> Supplied information
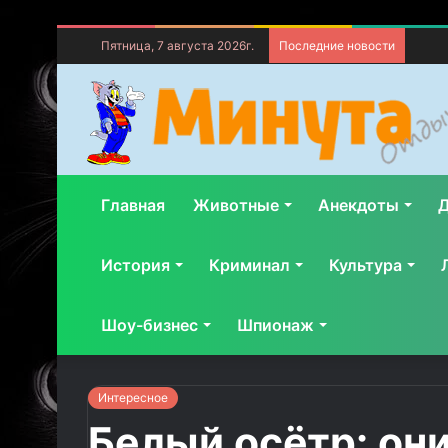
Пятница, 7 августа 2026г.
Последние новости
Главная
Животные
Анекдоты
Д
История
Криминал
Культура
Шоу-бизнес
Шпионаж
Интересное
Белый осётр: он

* * *

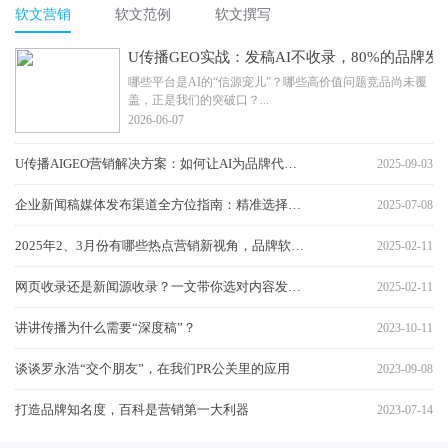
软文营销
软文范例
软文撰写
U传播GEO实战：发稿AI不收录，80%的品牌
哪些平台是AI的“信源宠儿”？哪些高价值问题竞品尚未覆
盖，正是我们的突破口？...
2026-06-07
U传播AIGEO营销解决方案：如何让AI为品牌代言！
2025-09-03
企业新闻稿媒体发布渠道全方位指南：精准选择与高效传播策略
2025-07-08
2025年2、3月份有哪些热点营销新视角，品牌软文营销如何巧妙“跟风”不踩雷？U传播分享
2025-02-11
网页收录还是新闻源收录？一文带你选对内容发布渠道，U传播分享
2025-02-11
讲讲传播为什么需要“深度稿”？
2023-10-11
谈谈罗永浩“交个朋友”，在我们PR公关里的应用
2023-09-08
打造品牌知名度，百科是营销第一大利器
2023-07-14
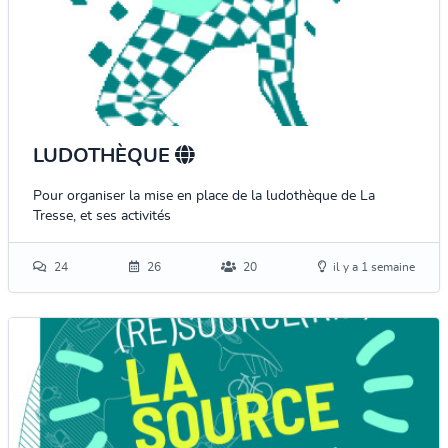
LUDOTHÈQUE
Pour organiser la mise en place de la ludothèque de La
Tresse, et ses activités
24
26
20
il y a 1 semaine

--

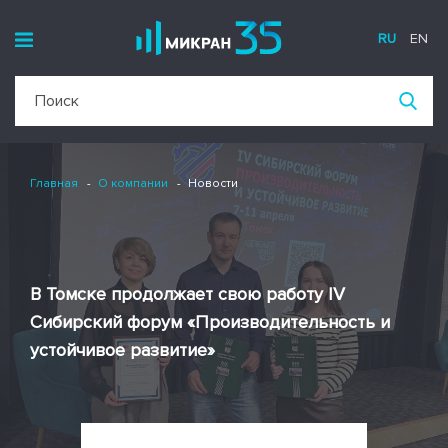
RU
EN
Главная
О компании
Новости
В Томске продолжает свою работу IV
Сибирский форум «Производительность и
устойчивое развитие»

> Task brief
Go through the entries above and count the lines with the word "U传播分享", then give only that number.

> Solved exercise
2